65 Prozent der befragten Jugendlichen gaben demnach während des zweiten Lockdowns im November 2020 an, dass ihre Sorgen eher nicht oder gar nicht gehört werden. Das ist laut Auswertung ein deutlicher Anstieg im Vergleich zur Befragung vom April und Mai 2020, bei der bereits 45 Prozent diesen Eindruck äußerten.
Anders als in der öffentlichen Debatte möchten die Jugendlichen demnach nicht auf ihre Rolle als Schüler, Auszubildende oder Studierende in der Corona-Zeit reduziert werden. Dass sie in der Pandemie auf vieles verzichten müssen – Kontakte zu Freunden und Gleichaltrigen, organisierte Freizeitaktivitäten, Möglichkeiten zur Selbstentfaltung –, werde ihrer Meinung nach kaum thematisiert, geschweige denn anerkannt.
Seit der Pandemie psychisch instabiler
„Es geht um Homeoffice, Wirtschaft, Einkaufen und Noten. Aber unsere Gefühle und was das für uns bedeutet? Pfff“, kommen die Jugendlichen in den Materialien der Stiftung selbst zu Wort. „Ich habe das Gefühl, seit der Pandemie psychisch instabiler geworden zu sein, da ich kaum bis keine sozialen Kontakte mehr habe und einem alles weggenommen wird, was einem lieb war.“
Von der Politik fühlten sich junge Menschen weder gesehen noch berücksichtigt.
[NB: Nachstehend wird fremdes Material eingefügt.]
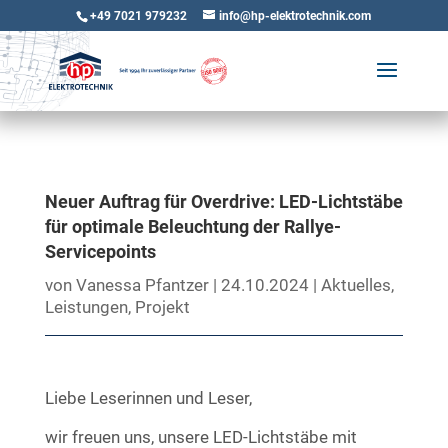
+49 7021 979232
info@hp-elektrotechnik.com
Neuer Auftrag für Overdrive: LED-Lichtstäbe
für optimale Beleuchtung der Rallye-
Servicepoints
von
Vanessa Pfantzer
|
24.10.2024
|
Aktuelles
,
Leistungen
,
Projekt
Liebe Leserinnen und Leser,
wir freuen uns, unsere LED-Lichtstäbe mit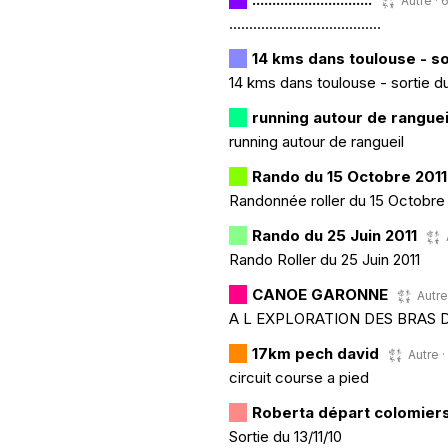
Autre · 
......................................
14 kms dans toulouse - s
14 kms dans toulouse - sortie d
running autour de ranguei
running autour de rangueil
Rando du 15 Octobre 2011
Randonnée roller du 15 Octobre 
Rando du 25 Juin 2011
Rando Roller du 25 Juin 2011
CANOE GARONNE
Autre
A L EXPLORATION DES BRAS 
17km pech david
Autre ·
circuit course a pied
Roberta départ colomier
Sortie du 13/11/10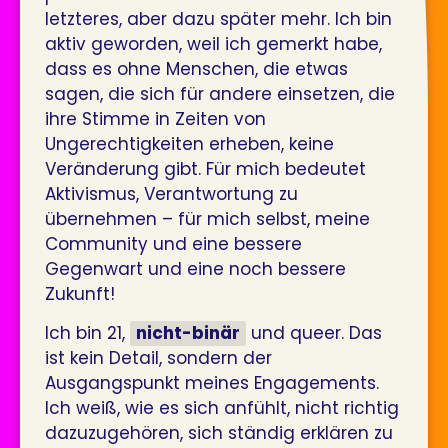
letzteres, aber dazu später mehr. Ich bin
aktiv geworden, weil ich gemerkt habe,
dass es ohne Menschen, die etwas
sagen, die sich für andere einsetzen, die
ihre Stimme in Zeiten von
Ungerechtigkeiten erheben, keine
Veränderung gibt. Für mich bedeutet
Aktivismus, Verantwortung zu
übernehmen – für mich selbst, meine
Community und eine bessere
Gegenwart und eine noch bessere
Zukunft!
Ich bin 21,
nicht-binär
und queer. Das
ist kein Detail, sondern der
Ausgangspunkt meines Engagements.
Ich weiß, wie es sich anfühlt, nicht richtig
dazuzugehören, sich ständig erklären zu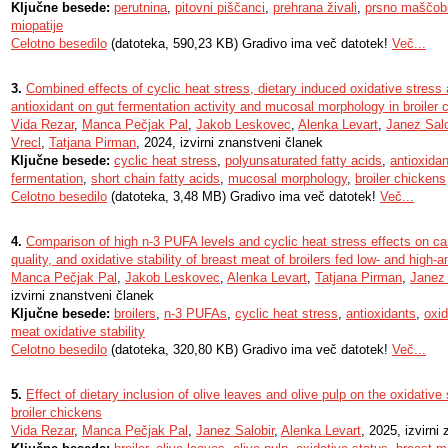
Ključne besede:
perutnina
,
pitovni piščanci
,
prehrana živali
,
prsno maščob
miopatije
Celotno besedilo
(datoteka, 590,23 KB) Gradivo ima več datotek!
Več...
3.
Combined effects of cyclic heat stress, dietary induced oxidative stress a
antioxidant on gut fermentation activity and mucosal morphology in broiler 
Vida Rezar
,
Manca Pečjak Pal
,
Jakob Leskovec
,
Alenka Levart
,
Janez Salo
Vrecl
,
Tatjana Pirman
, 2024, izvirni znanstveni članek
Ključne besede:
cyclic heat stress
,
polyunsaturated fatty acids
,
antioxida
fermentation
,
short chain fatty acids
,
mucosal morphology
,
broiler chickens
Celotno besedilo
(datoteka, 3,48 MB) Gradivo ima več datotek!
Več...
4.
Comparison of high n-3 PUFA levels and cyclic heat stress effects on ca
quality, and oxidative stability of breast meat of broilers fed low- and high-a
Manca Pečjak Pal
,
Jakob Leskovec
,
Alenka Levart
,
Tatjana Pirman
,
Janez 
izvirni znanstveni članek
Ključne besede:
broilers
,
n-3 PUFAs
,
cyclic heat stress
,
antioxidants
,
oxid
meat oxidative stability
Celotno besedilo
(datoteka, 320,80 KB) Gradivo ima več datotek!
Več...
5.
Effect of dietary inclusion of olive leaves and olive pulp on the oxidative
broiler chickens
Vida Rezar
,
Manca Pečjak Pal
,
Janez Salobir
,
Alenka Levart
, 2025, izvirni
Es werde zwar viel über „Schulen auf oder zu“ debattiert oder betont, dass Kinder und Jugendliche bei Lockerungen an erster Stelle stehen müssten. „Aber eigentlich fragt kaum jemand, wie es ihnen gerade geht, was sie brauchen und welche Ideen sie hätten, um besser durch die Krise zu kommen“, kritisierten Dräger und Stein.
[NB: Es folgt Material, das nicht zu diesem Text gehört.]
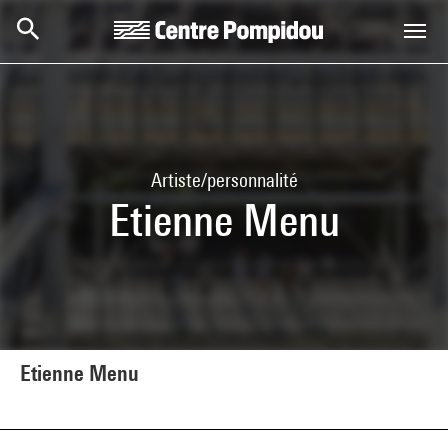
Aller au contenu principal
Centre Pompidou
Artiste/personnalité
Etienne Menu
Etienne Menu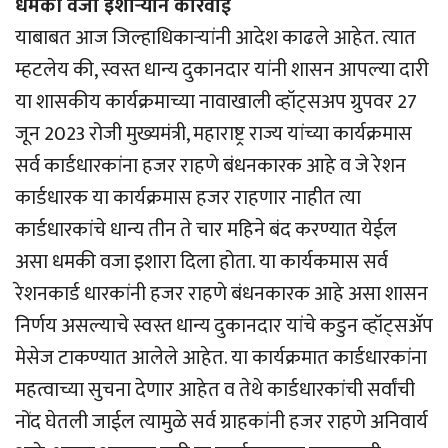
धमकी वजा इशार्‍याने कारवाई
याबाबत आज जिल्हाधिकार्‍यांनी आदेश काढले आहेत. त्यात
म्हटलेय की, स्वस्त धान्य दुकानदार यांनी शासन आपल्या दारी
या शासकीय कार्यक्रमाच्या नावाखाली व्हॉट्सअप ग्रुपवर 27
जून 2023 रोजी मुख्यमंत्री, महाराष्ट्र राज्य यांच्या कार्यक्रमास
सर्व कार्डधारकांना हजर राहणे बंधनकारक आहे व जे रेशन
कार्डधारक या कार्यक्रमास हजर राहणार नाहीत त्या
कार्डधारकांचे धान्य तीन ते चार महिने बंद करण्यात येईल
असा धमकी वजा इशारा दिला होता. या कार्यकमास सर्व
रेशनकार्ड धारकांनी हजर राहणे बंधनकारक आहे असा शासन
निर्णय असल्याचे स्वस्त धान्य दुकानदार यांचे कडुन व्हॉट्सअ‍ॅप
मेसेज टाकण्यात आलेले आहेत. या कार्यक्रमात कार्डधारकांना
महत्वाच्या सुचना देणार आहेत व तेथे कार्डधारकांची सर्वांची
नोंद घेतली जाईल त्यामुळे सर्व ग्राहकांनी हजर राहणे अनिवार्य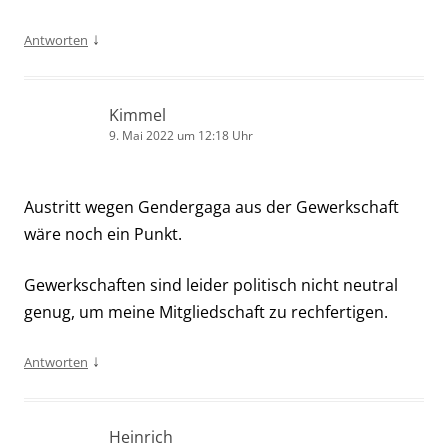
↓
Antworten
Kimmel
9. Mai 2022 um 12:18 Uhr
Austritt wegen Gendergaga aus der Gewerkschaft
wäre noch ein Punkt.
Gewerkschaften sind leider politisch nicht neutral
genug, um meine Mitgliedschaft zu rechfertigen.
↓
Antworten
Heinrich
In Zahlen: 58 Prozent der Befragten sind der Meinung, dass die Situation der Jugendlichen den Politikern nicht wichtig sei. Die Jugendlichen und jungen Erwachsenen fühlen sich demnach übergangen, obwohl sie mitgestalten und Verantwortung übernehmen wollen. Doch genau das habe in der Corona-Pandemie nicht stattgefunden.
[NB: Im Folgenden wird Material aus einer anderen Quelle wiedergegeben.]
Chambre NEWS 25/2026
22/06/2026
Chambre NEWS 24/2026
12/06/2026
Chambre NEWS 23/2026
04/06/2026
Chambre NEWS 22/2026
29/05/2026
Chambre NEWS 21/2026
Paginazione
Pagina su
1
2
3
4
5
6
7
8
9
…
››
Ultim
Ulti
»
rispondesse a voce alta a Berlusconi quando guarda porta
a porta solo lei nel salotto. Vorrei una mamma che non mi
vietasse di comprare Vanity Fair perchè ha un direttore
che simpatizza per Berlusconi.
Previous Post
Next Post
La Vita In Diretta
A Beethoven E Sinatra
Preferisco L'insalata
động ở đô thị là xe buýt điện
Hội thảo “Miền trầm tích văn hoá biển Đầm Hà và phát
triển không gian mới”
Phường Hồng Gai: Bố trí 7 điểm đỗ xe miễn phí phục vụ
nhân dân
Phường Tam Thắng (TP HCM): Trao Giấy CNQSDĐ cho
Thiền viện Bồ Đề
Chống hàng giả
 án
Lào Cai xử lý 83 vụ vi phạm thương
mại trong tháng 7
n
„Besonders wichtig ist es dabei, vor allem die jungen Menschen mit im Blick zu haben, die unter schwierigen, von Armut und Beeinträchtigungen geprägten Bedingungen leben“, heißt es in der Studie. „Sie sind es, die von den Corona-Maßnahmen noch mal besonders betroffen sind.“
Stiftungsvorstand Dräger mahnte angesichts der Befunde, die schon länger bestehenden Defizite in der Kinder- und Jugendpolitik in den Blick zu nehmen. Ob es aufgrund der Coronakrise zu (noch mehr) Bildungsverlierern komme oder die Pandemie als Chance genutzt werde, die Belange junger Menschen endlich ernst zu nehmen und sie „in die Gestaltung unserer Gesellschaft miteinzubeziehen liegt in unserer Hand“, bekräftigte Dräger. Das Jugendhearing des Bundesfamilienministeriums oder ein bereits geforderter Kindergipfel seien richtige Signale aus der Politik. Es dürfe aber keine „Alibi-Formate“ geben.
Teilhabegeld: Kindergrundsicherung umstritten
„Junge Menschen brauchen Möglichkeiten für eine breite und kontinuierliche Beteiligung in allen sie betreffenden Bereichen“, forderte auch Tanja Rusack von der Universität Hildesheim. Co-Studienautorin Johanna Wilmes von der Goethe Universität Frankfurt plädierte für eine regelmäßige „Bedarfserhebung“ für und mit Kindern und Jugendlichen. Dabei müssten besonders jene in prekären Lebensverhältnissen erreicht werden.
Laut Bertelsmann Stiftung war in Deutschland schon vor Beginn der Coronakrise mehr als ein Fünftel aller Kinder und Jugendlichen unter 18 Jahren von Armut bedroht. „Infolge der Pandemie dürfte sich diese Notlage weiter zugespitzt haben“, hieß es.
Die Stiftung pocht angesichts dieser Entwicklung auf ihr Modell eines „Teilhabegelds“: Bestehende staatliche Leistungen für Kinder sollen gebündelt und allen jungen Menschen bis 25 Jahren zugutekommen.
In der Politik sind solche Konzepte umstritten. Die Union lehnt eine allgemeine Kindergrundsicherung als pauschale Leistung derzeit ab. SPD und Grüne haben die Kindergrundsicherung hingegen in ihren Parteiprogrammen stehen. Die FDP fordert ein „Kinderchancengeld“.
Derzeit bringt der Bund jährlich rund 200 Milliarden Euro für verschiedene Familienleistungen auf. Doch die einzelnen Maßnahmen gelten als kompliziert und bürokratisch.